*Task brief*. Leave the images out. Give every line below again, precisely.

——————————

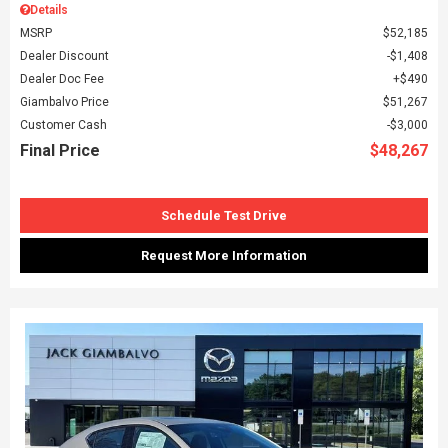
Details
MSRP
$52,185
Dealer Discount
$1,408
Dealer Doc Fee
$490
Giambalvo Price
$51,267
Customer Cash
$3,000
Final Price
$48,267
Schedule Test Drive
Request More Information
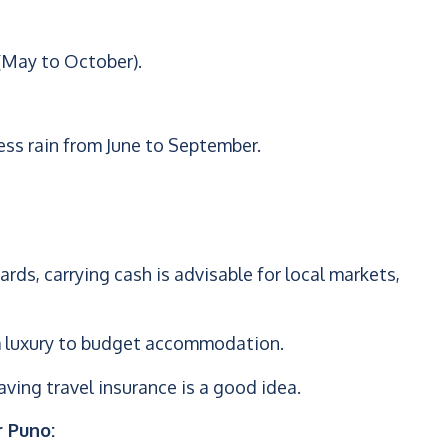
(May to October).
ess rain from June to September.
rds, carrying cash is advisable for local markets,
rom luxury to budget accommodation.
ving travel insurance is a good idea.
r Puno:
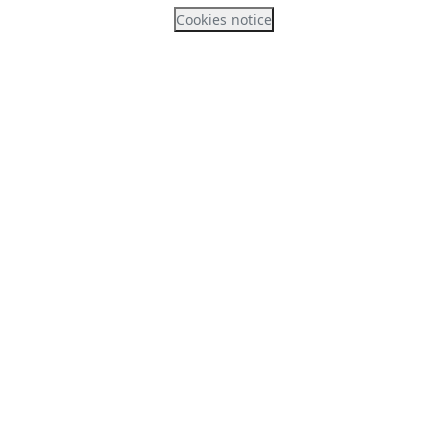
Cookies notice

——————————

*Problem solution*.
Details
MSRP
$52,185
Dealer Discount
$1,408
Dealer Doc Fee
$490
Giambalvo Price
$51,267
Customer Cash
$3,000
Final Price
$48,267
Schedule Test Drive
Request More Information
(May to October).
ess rain from June to September.
rds, carrying cash is advisable for local markets,
rom luxury to budget accommodation.
ving travel insurance is a good idea.
r Puno:
Cookies notice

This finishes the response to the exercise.